On 29 March, Anne – we know only her first name – killed herself because she was fed up with modern life. She was 89 and not terminally ill – just terminally sick of email and irritated by the rise of ready-meals. She fretted about the environment and thought the internet age had made us all “robots”. I have moments where I know exactly how she felt. Rather worryingly, don’t we all?
What intelligent person doesn’t log-on to their computer from time-to-time, staring at the sea of work demands, nags, passive-aggressive reminders and sponsorship begging, only to dream of a bygone age where people contacted us mainly by second-class post?
And so many people can’t peel a potato these days –can’t even feed themselves. I saw it on TV. Kids can’t even recognise a carrot even when Jamie Oliver is holding the aforementioned long pointy-ended orange vegetable while dressed as a carrot himself.
Oh it makes me depressed. Modern life can be horrific, But because I am young – ok I’m 40 – and modern life can also be incredible. It’s full of WhatsApp chats, feminist triumphs, dancing to Destiny’s Child at 3am in stupid nightclubs, long-haul holidays, speedy Ocado deliveries, and, not least, it’s filled with full-time work which fools me into feeling I have great world‑changing purpose.

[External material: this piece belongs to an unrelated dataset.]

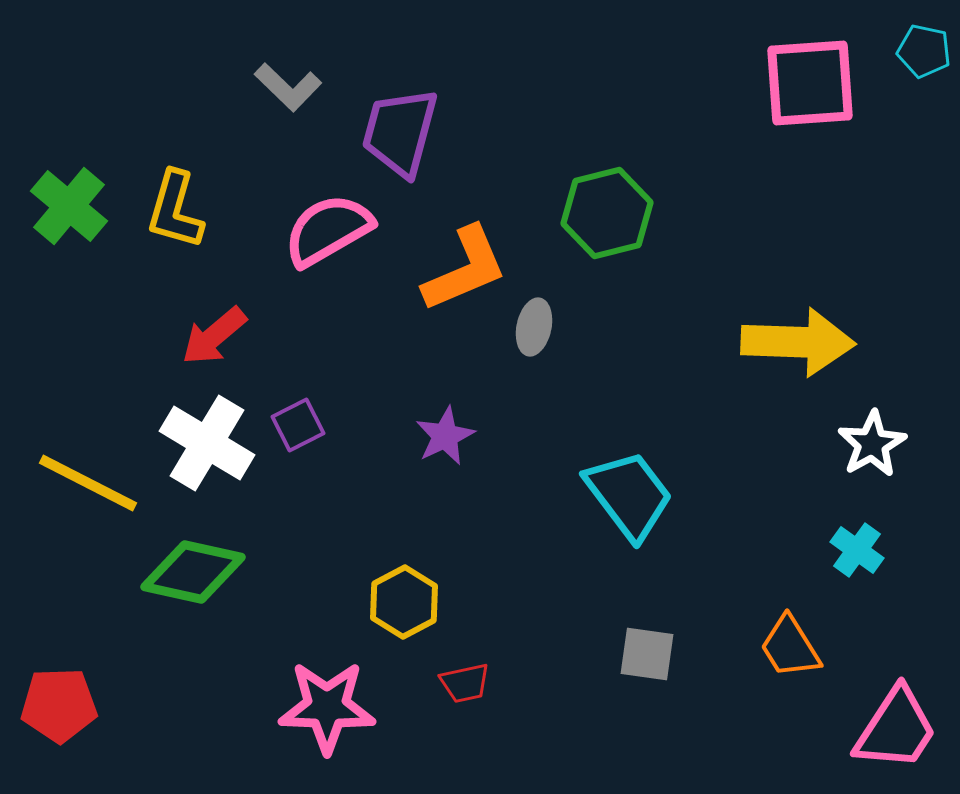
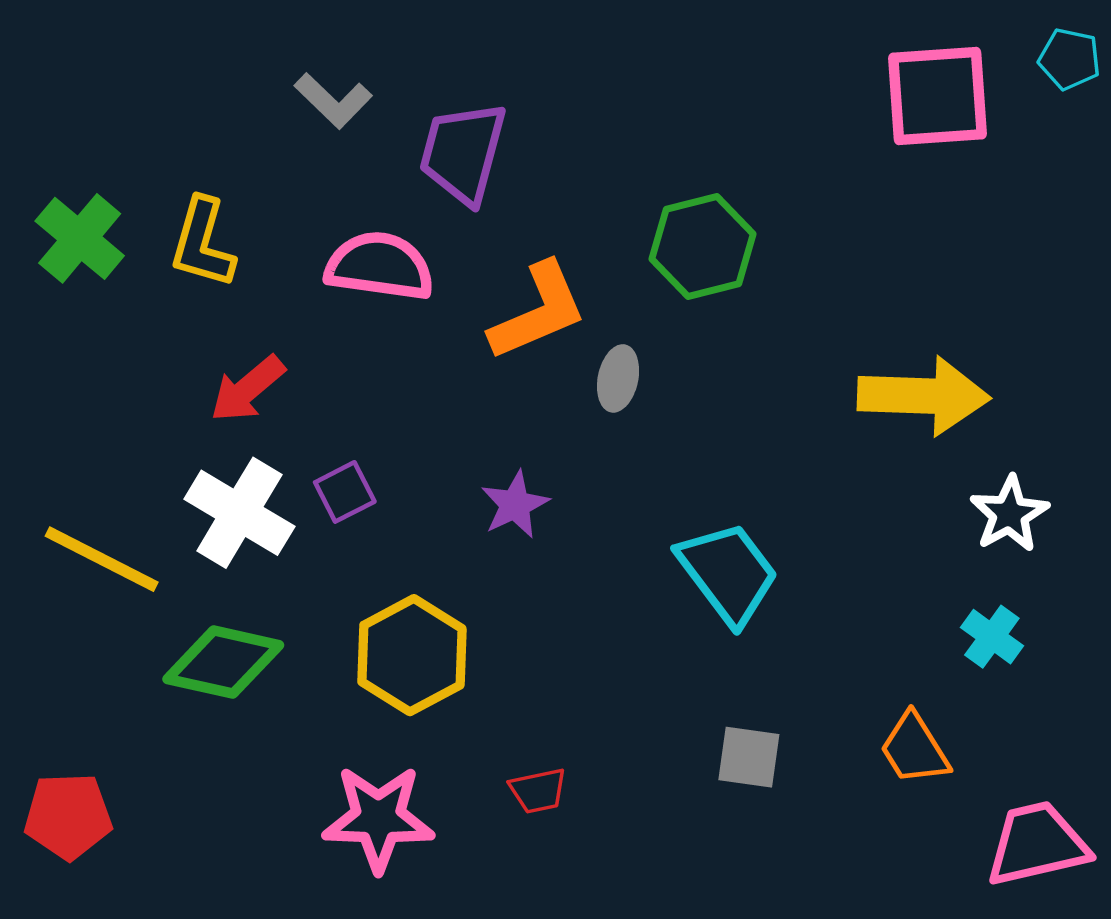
pink semicircle: (328, 230) -> (380, 266), turned 38
yellow hexagon: (404, 602) -> (412, 655), moved, size x1.4
pink trapezoid: (896, 729) -> (1037, 844), turned -136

It seems that Anne, being 89, didn’t have as many of the good bits. The silly bits and the purposeful bits had evaporated, so she ended up drinking a lethal cocktail of barbiturates at a Dignitas clinic and passed away “with quiet determination”, according to Michael Irwin, the founder of the Society for Old Age Rational Suicide.
When Anne was younger she was a Royal Navy Engineer and had also taught art. Her pre-death interview indicates that she was an erudite woman, not in pain, who was in fact killing herself because she was bewildered and deflated by an ever-changing world. She sounds, to me, depressed. I’d prefer Citalopram, not organised suicide, for the elderly. We cannot, I feel, condone suicide for elderly people who are just a bit sick of it all.
I have quietly supported assisted suicide for years. I haven’t loudly supported it because giving an increasingly free hand to people like Dignitas in an age of worldwide rising mental-health problems always felt precarious. Still, assisted suicide for the gravely sick, for those in a degenerative state, for those in the ghoulish grips of endless pain – this I can understand.
It is difficult to watch a documentary such as Louis Theroux’s Edge of Life – involving dying cancer patients – and feel that a little help in pushing people kindly into “that good night” is wrong. But elderly, downcast people who just can’t see “the point”? They should be cheered up, made to feel included, cherished, and – if needs be – medicated for their mood-dips.
As family members become elderly, the journey is tricky. Increasingly one becomes the adult and they become the child. They become stubborn and at times unable to be reasoned with. You become infuriated, they become isolated. Once proud, diligent people become increasingly likely to let burglars into their house, to respond to telephone scams, to stop feeding and caring for themselves, and now – in Anne’s case – people are planning their own suicide because they are sick of the rise of emails and the lack of the human touch.
In Anne’s request to Dignitas, she referred to her lack of energy, and she said that declining health had left her with “a life with no enviable future.” She said of the modern age: “I find myself swimming against the current. If you can’t join them, get off.”
I have a dream about what an old folks’ home might be like when I reach the age of 89. It’s a jolly, stimulating place where a load of us old gits watch Mad Men and Seinfeld from the beginning in a warm TV room. There will be nice snacks. There’s a music room for us all to bring vinyl and jabber on about our days of clubbing. There’s decent food, good, cheery nurses, days out at the pub, romances, projects and visitors for everyone as we all have a bit of a laugh before popping off – one by one – to the infinite heavenly nothing. It’s a small dream of feeling purposeful and included to the end.
I’m sorry that Anne didn’t feel like that. I hope others won’t copy her.